* **What to do**
Each line of the data below should be restated exactly, with images left out.

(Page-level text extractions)
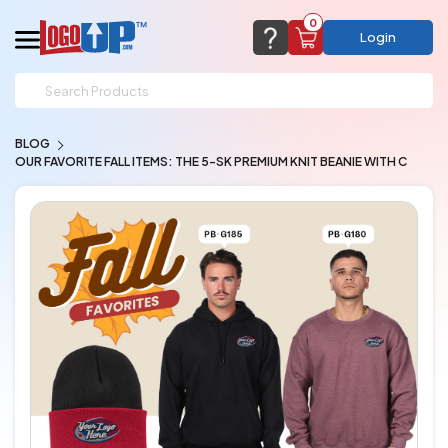
0
Login
support@logoup.com
Email us at
BLOG
We will respond within 24 hours
OUR FAVORITE FALL ITEMS: THE 5-SK PREMIUM KNIT BEANIE WITH C
(most times a lot sooner, just not on weekends)
Cart Empty
Add items to get started
CHAT NOW
FAQ’S
(800) 321-5646
Browse Products
View Cart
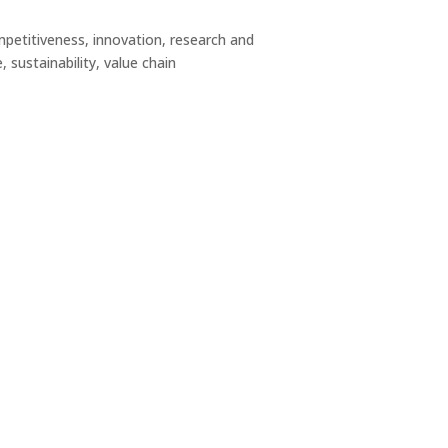
titiveness, innovation, research and
 sustainability, value chain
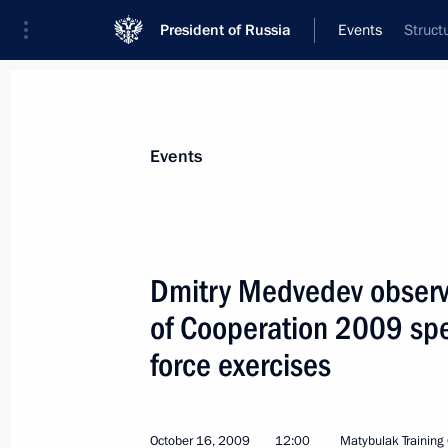
President of Russia
Events
Struct
President
Presidential Executive Office
News
Transcripts
Trips
About Preside
Events
Dmitry Medvedev observe
of Cooperation 2009 spe
Dmitry Medvedev met with leaders of 
party to discuss candidates for the o
force exercises
in Primorye Territory and the Republic
October 19, 2009, 16:10
Gorki, Moscow Regio
October 16, 2009
12:00
Matybulak Training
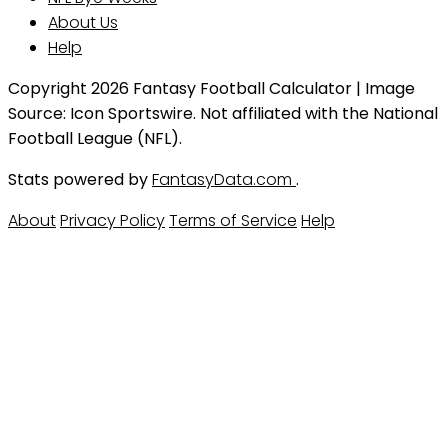
About Us
Help
Copyright 2026 Fantasy Football Calculator | Image
Source: Icon Sportswire. Not affiliated with the National
Football League (NFL).
Stats powered by
FantasyData.com
.
About
Privacy Policy
Terms of Service
Help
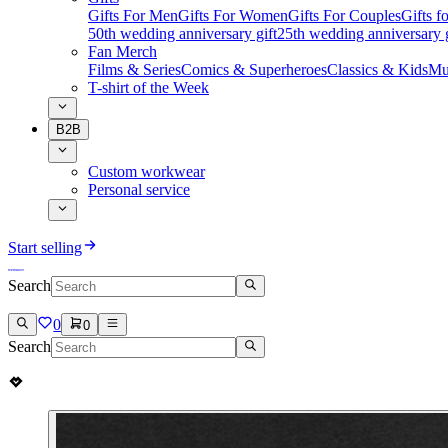
Gifts For Men
Gifts For Women
Gifts For Couples
Gifts 
50th wedding anniversary gift
25th wedding anniversary g
Fan Merch
Films & Series
Comics & Superheroes
Classics & Kids
Mu
T-shirt of the Week
B2B
Custom workwear
Personal service
Start selling
Search
0
0
Search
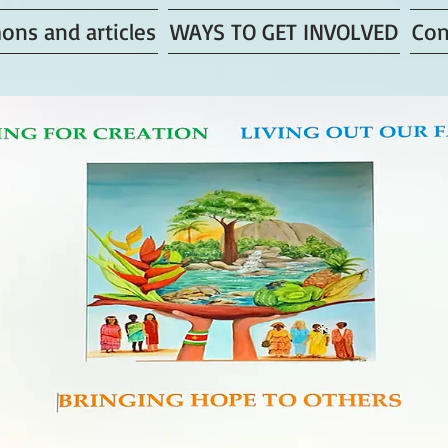
ons and articles
WAYS TO GET INVOLVED
Con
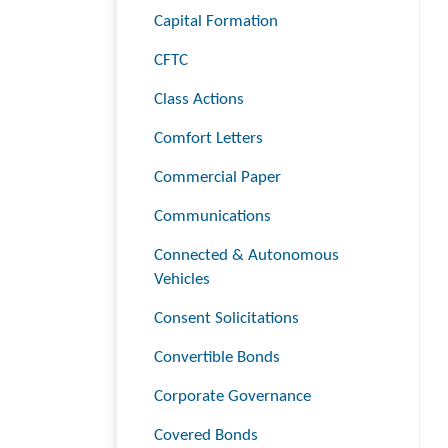
Capital Formation
CFTC
Class Actions
Comfort Letters
Commercial Paper
Communications
Connected & Autonomous
Vehicles
Consent Solicitations
Convertible Bonds
Corporate Governance
Covered Bonds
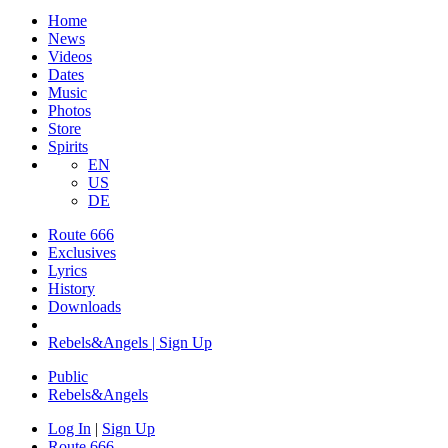
Home
News
Videos
Dates
Music
Photos
Store
Spirits
EN
US
DE
Route 666
Exclusives
Lyrics
History
Downloads
Rebels&Angels | Sign Up
Public
Rebels
&
Angels
Log In
|
Sign Up
Route 666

* **Task response**
0
Login
support@logoup.com
Email us at
BLOG
We will respond within 24 hours
OUR FAVORITE FALL ITEMS: THE 5-SK PREMIUM KNIT BEANIE WITH C
(most times a lot sooner, just not on weekends)
Cart Empty
Add items to get started
CHAT NOW
FAQ’S
(800) 321-5646
Browse Products
View Cart
titiveness, innovation, research and
 sustainability, value chain
President of Russia
Events
Struct
President
Presidential Executive Office
News
Transcripts
Trips
About Preside
Events
Dmitry Medvedev observe
of Cooperation 2009 spe
Dmitry Medvedev met with leaders of 
party to discuss candidates for the o
force exercises
in Primorye Territory and the Republic
October 19, 2009, 16:10
Gorki, Moscow Regio
October 16, 2009
12:00
Matybulak Training
About Us
Help
Copyright 2026 Fantasy Football Calculator | Image
Source: Icon Sportswire. Not affiliated with the National
Football League (NFL).
Stats powered by
FantasyData.com
.
About
Privacy Policy
Terms of Service
Help
Gifts For Men
Gifts For Women
Gifts For Couples
Gifts 
50th wedding anniversary gift
25th wedding anniversary g
Fan Merch
Films & Series
Comics & Superheroes
Classics & Kids
Mu
T-shirt of the Week
B2B
Custom workwear
Personal service
Start selling
Search
0
0
Search
ons and articles
WAYS TO GET INVOLVED
Con
Capital Formation
CFTC
Class Actions
Comfort Letters
Commercial Paper
Communications
Connected & Autonomous
Vehicles
Consent Solicitations
Convertible Bonds
Corporate Governance
Covered Bonds
Home
News
Videos
Dates
Music
Photos
Store
Spirits
EN
US
DE
Route 666
Exclusives
Lyrics
History
Downloads
Rebels&Angels | Sign Up
Public
Rebels
&
Angels
Log In
|
Sign Up
Route 666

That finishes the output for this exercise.